Sushma's decision to reach out to Parliament comes at a time India, which was backing protestors' demands for amendments to the constitution, has begun nudging both the Nepal government and Madhesi activists to work towards a compromise deal.
The foreign minister had met her Nepalese counterpart and deputy Prime Minister Kamal Thapa here yesterday, and pressed for an early conclusion of negotiations with the Madhesi protestors. "He assured me there has been progress in the dialogue on the contentious issues," Sushma said. "This gives us hope that an early resolution would be found."
Thapa, too, hinted at a conciliatory tone with his hosts, according to two officials familiar with the conversation between the Nepal leader and Sushma. "We do have internal problems," one of the officials quoted Thapa as telling Sushma. India has long argued that Nepal needs to look within for a solution, but Kathmandu has so far blamed New Delhi.

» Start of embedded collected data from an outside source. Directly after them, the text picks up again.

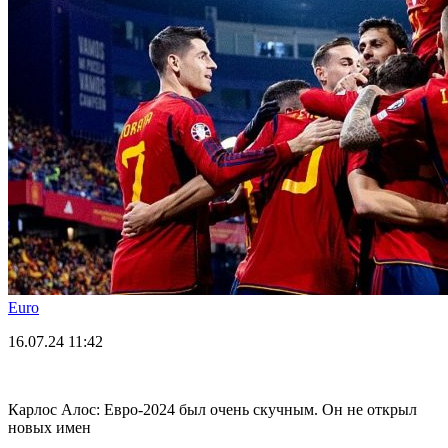
Euro
16.07.24
11:42
Карлос Алос: Евро-2024 был очень скучным. Он не открыл
новых имен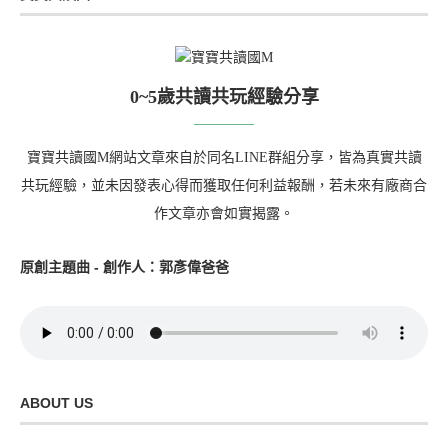
0~5歲共讀共玩經驗分享
寶寶共讀國M網站文章來自於同名LINE群組分享，皆為真實共讀
共玩經驗，並未因發表心得而獲取任何利益報酬，若未來有廠商合
作文章亦會如實揭露。
原創主題曲 - 創作人：郭彥偉爸爸
ABOUT US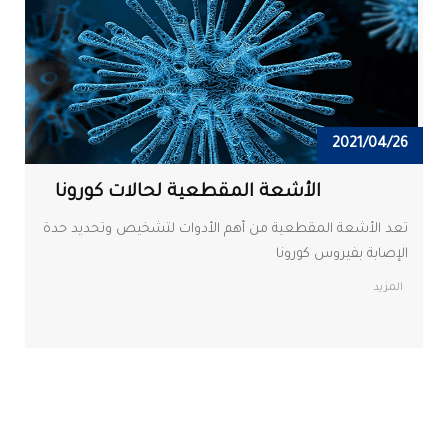
2021/04/26
الأشعة المقطعية لحالات كورونا
تعد الأشعة المقطعية من أهم الأدوات لتشخيص وتحديد حدة
الإصابة بفيروس كورونا
المزيد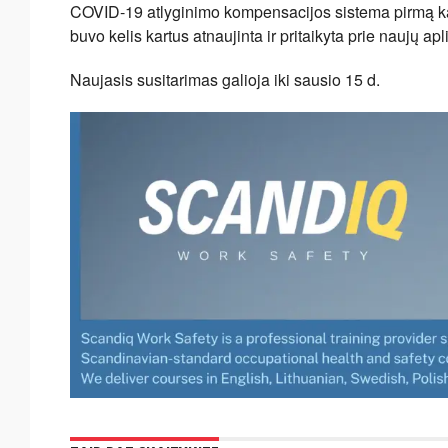
COVID-19 atlyginimo kompensacijos sistema pirmą kar
buvo kelis kartus atnaujinta ir pritaikyta prie naujų apl
Naujasis susitarimas galioja iki sausio 15 d.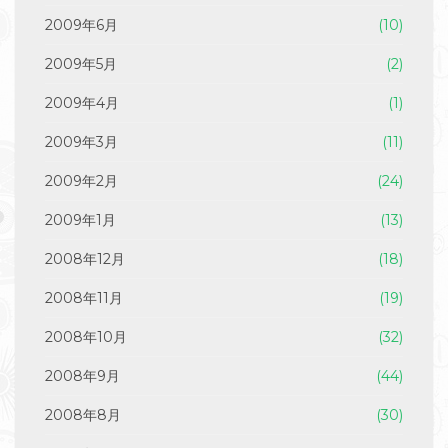
2009年6月
(10)
2009年5月
(2)
2009年4月
(1)
2009年3月
(11)
2009年2月
(24)
2009年1月
(13)
2008年12月
(18)
2008年11月
(19)
2008年10月
(32)
2008年9月
(44)
2008年8月
(30)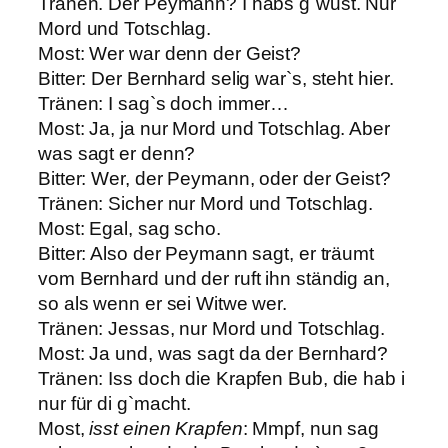
Tränen. Der Peymann? I habs g`wust. Nur
Mord und Totschlag.
Most: Wer war denn der Geist?
Bitter: Der Bernhard selig war`s, steht hier.
Tränen: I sag`s doch immer…
Most: Ja, ja nur Mord und Totschlag. Aber
was sagt er denn?
Bitter: Wer, der Peymann, oder der Geist?
Tränen: Sicher nur Mord und Totschlag.
Most: Egal, sag scho.
Bitter: Also der Peymann sagt, er träumt
vom Bernhard und der ruft ihn ständig an,
so als wenn er sei Witwe wer.
Tränen: Jessas, nur Mord und Totschlag.
Most: Ja und, was sagt da der Bernhard?
Tränen: Iss doch die Krapfen Bub, die hab i
nur für di g`macht.
Most,
isst einen Krapfen
: Mmpf, nun sag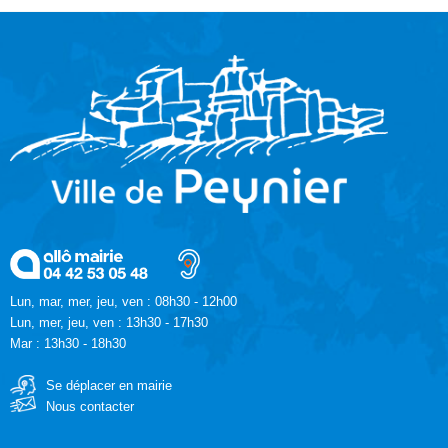
Lun, mar, mer, jeu, ven : 08h30 - 12h00
Lun, mer, jeu, ven : 13h30 - 17h30
Mar : 13h30 - 18h30
Se déplacer en mairie
Nous contacter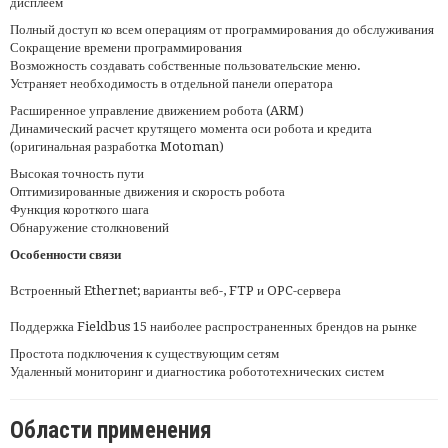
дисплеем
Полный доступ ко всем операциям от программирования до обслуживания
Сокращение времени программирования
Возможность создавать собственные пользовательские меню.
Устраняет необходимость в отдельной панели оператора
Расширенное управление движением робота (ARM)
Динамический расчет крутящего момента оси робота и кредита
(оригинальная разработка Motoman)
Высокая точность пути
Оптимизированные движения и скорость робота
Функция короткого шага
Обнаружение столкновений
Особенности связи
Встроенный Ethernet; варианты веб-, FTP и OPC-сервера
Поддержка Fieldbus 15 наиболее распространенных брендов на рынке
Простота подключения к существующим сетям
Удаленный мониторинг и диагностика робототехнических систем
Области применения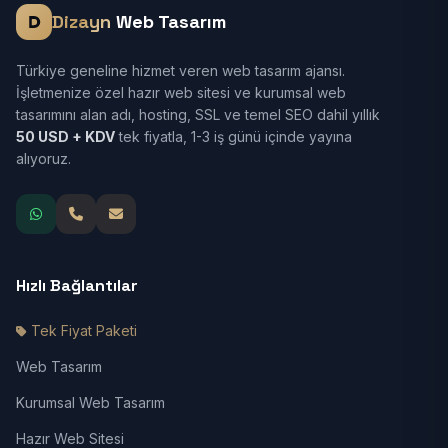
Dizayn
Web Tasarım
Türkiye geneline hizmet veren web tasarım ajansı.
İşletmenize özel hazır web sitesi ve kurumsal web
tasarımını alan adı, hosting, SSL ve temel SEO dahil yıllık
50 USD + KDV
tek fiyatla, 1-3 iş günü içinde yayına
alıyoruz.
Hızlı Bağlantılar
Tek Fiyat Paketi
Web Tasarım
Kurumsal Web Tasarım
Hazır Web Sitesi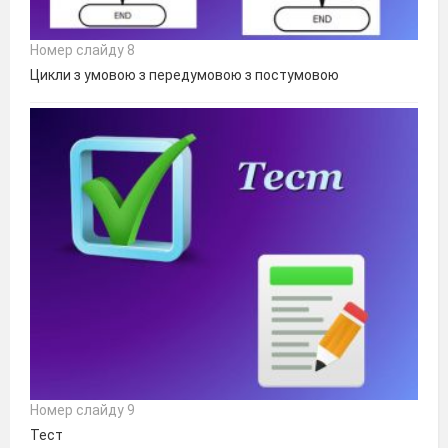
Номер слайду 8
Цикли з умовою з передумовою з постумовою
Номер слайду 9
Тест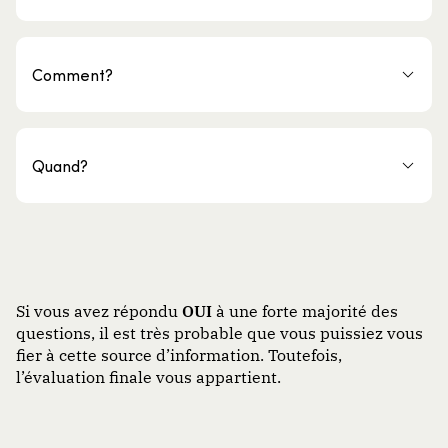
Comment?
Quand?
Si vous avez répondu
OUI
à une forte majorité des
questions, il est très probable que vous puissiez vous
fier à
cette
source d’information. Toutefois,
l’évaluation finale vous appartient
.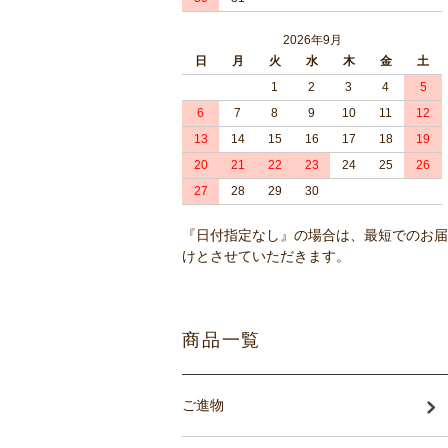
2026年9月
日
月
火
水
木
金
土
1
2
3
4
5
6
7
8
9
10
11
12
13
14
15
16
17
18
19
20
21
22
23
24
25
26
27
28
29
30
『日付指定なし』の場合は、最短でのお届
けとさせていただきます。
商品一覧
ご進物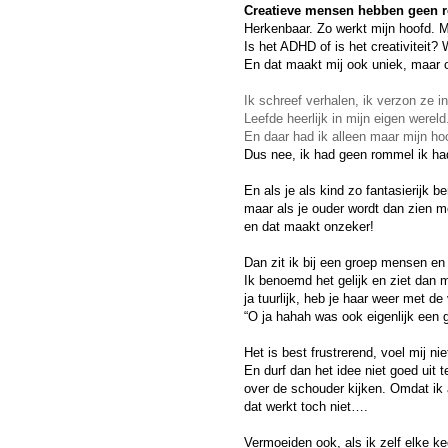
Creatieve mensen hebben geen r
Herkenbaar. Zo werkt mijn hoofd. Mi
Is het ADHD of is het creativiteit? 
En dat maakt mij ook uniek, maar
Ik schreef verhalen, ik verzon ze i
Leefde heerlijk in mijn eigen wereld
En daar had ik alleen maar mijn ho
Dus nee, ik had geen rommel ik had
En als je als kind zo fantasierijk be
maar als je ouder wordt dan zien 
en dat maakt onzeker!
Dan zit ik bij een groep mensen en 
Ik benoemd het gelijk en ziet dan 
ja tuurlijk, heb je haar weer met de
“O ja hahah was ook eigenlijk een 
Het is best frustrerend, voel mij nie
En durf dan het idee niet goed uit
over de schouder kijken. Omdat ik al
dat werkt toch niet….
Vermoeiden ook, als ik zelf elke kee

New Delhi has at the same time quietly begun nudging the Madhesi groups to accept a compromise and withdraw their blockade once a deal is struck. The protestors are demanding the reinstatement of proportional representation up to 45 per cent in government jobs, delimitation of election constituencies according to population and not area, full citizenship rights for children born out of mixed Indian-Nepalese parentage, and the redrawing of state boundaries in the plains.